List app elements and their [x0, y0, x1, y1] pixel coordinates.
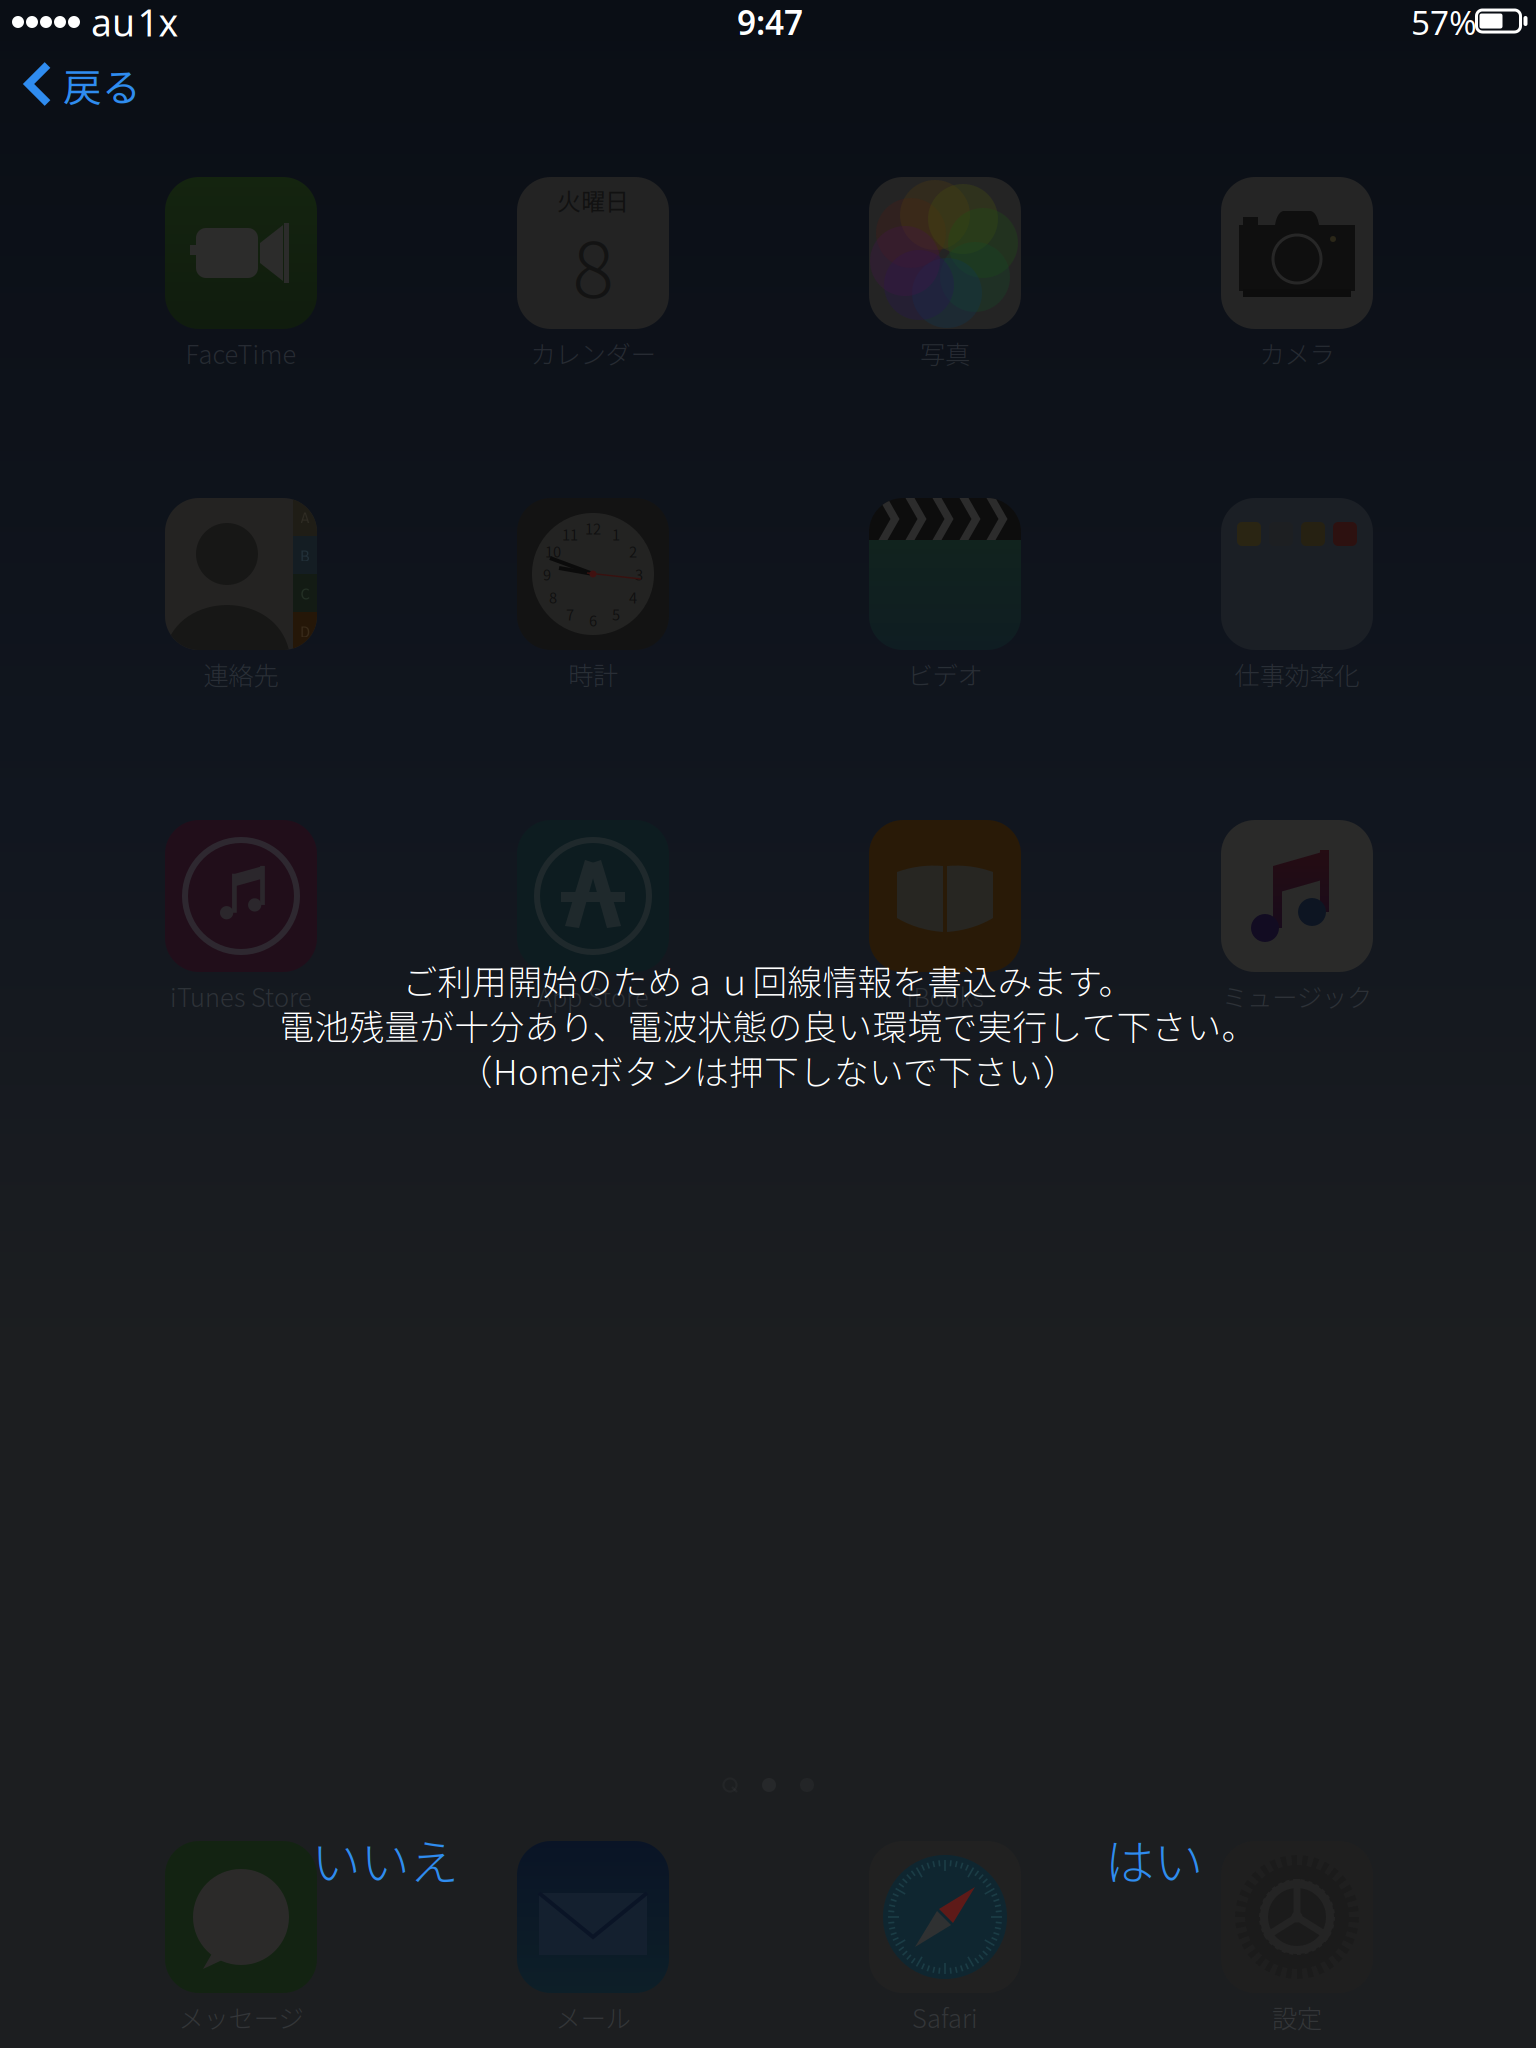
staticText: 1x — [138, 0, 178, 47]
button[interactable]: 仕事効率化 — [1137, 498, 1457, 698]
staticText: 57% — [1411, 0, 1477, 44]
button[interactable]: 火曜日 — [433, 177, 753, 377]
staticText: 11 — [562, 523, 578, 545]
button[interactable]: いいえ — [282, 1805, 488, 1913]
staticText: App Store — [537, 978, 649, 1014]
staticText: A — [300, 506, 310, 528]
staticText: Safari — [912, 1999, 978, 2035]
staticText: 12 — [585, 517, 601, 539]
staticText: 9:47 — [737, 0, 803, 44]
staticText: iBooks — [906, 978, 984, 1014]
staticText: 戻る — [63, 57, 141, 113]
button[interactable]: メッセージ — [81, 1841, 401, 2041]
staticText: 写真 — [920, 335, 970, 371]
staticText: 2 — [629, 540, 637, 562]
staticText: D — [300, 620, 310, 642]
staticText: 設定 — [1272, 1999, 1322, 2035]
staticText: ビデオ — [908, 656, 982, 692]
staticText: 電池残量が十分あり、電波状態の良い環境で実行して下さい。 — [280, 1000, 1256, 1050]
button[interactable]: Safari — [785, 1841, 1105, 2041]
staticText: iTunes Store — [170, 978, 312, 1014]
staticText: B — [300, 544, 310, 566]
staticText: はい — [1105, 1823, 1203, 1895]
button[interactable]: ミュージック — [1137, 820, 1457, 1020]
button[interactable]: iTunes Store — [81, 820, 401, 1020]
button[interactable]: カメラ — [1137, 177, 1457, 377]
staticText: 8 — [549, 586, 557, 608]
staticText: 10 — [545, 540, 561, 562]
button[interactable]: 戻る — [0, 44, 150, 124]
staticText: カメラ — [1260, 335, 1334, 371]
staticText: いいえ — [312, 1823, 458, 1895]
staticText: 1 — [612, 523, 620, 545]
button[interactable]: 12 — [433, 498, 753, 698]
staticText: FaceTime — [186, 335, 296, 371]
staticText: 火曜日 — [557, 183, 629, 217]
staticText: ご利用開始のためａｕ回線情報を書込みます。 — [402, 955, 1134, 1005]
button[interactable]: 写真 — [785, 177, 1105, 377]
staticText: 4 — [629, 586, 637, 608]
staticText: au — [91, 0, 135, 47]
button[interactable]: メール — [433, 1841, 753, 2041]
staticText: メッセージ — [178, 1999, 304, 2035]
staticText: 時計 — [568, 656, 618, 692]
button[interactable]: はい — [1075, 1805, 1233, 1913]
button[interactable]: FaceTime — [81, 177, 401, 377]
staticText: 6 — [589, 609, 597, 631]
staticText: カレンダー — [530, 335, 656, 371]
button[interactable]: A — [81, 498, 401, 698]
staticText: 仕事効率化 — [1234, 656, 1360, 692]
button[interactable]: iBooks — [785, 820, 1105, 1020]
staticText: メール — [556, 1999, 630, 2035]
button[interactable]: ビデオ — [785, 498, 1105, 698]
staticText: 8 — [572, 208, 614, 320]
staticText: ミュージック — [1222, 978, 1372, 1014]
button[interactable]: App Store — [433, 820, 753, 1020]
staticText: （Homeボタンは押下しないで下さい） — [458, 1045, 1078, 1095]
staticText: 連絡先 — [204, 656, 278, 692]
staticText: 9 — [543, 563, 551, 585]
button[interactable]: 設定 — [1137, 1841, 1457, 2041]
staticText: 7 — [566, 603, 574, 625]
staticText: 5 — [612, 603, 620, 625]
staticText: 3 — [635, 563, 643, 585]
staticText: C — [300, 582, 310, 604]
^^^^
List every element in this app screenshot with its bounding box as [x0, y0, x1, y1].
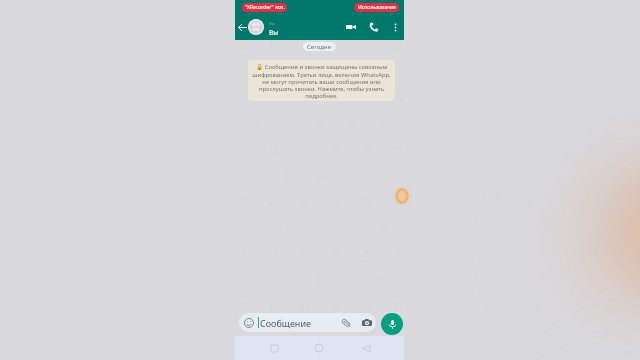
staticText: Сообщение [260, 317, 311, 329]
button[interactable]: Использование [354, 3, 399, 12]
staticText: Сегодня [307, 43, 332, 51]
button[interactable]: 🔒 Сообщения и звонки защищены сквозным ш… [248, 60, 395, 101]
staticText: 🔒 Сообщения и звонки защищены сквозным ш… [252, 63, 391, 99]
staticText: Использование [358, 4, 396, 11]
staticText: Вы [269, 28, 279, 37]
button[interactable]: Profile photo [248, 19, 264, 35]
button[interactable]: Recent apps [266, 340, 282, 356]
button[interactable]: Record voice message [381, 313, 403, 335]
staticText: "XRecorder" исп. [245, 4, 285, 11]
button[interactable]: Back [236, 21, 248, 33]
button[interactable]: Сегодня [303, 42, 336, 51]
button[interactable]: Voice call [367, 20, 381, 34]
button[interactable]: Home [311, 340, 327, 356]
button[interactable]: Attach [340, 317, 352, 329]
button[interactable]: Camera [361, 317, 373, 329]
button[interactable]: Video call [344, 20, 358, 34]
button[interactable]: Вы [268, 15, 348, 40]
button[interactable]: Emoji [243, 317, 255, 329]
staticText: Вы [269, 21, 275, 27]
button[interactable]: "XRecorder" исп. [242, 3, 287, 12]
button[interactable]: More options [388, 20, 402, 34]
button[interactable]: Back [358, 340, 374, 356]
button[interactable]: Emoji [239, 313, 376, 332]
^^^^
**EXERCISE OBJECTIVE**
Which lines in the records above contain the string "メッセージ"? Copy each one.

**SOLUTION TO THIS EXERCISE**
button[interactable]: メッセージ — [81, 1841, 401, 2041]
staticText: メッセージ — [178, 1999, 304, 2035]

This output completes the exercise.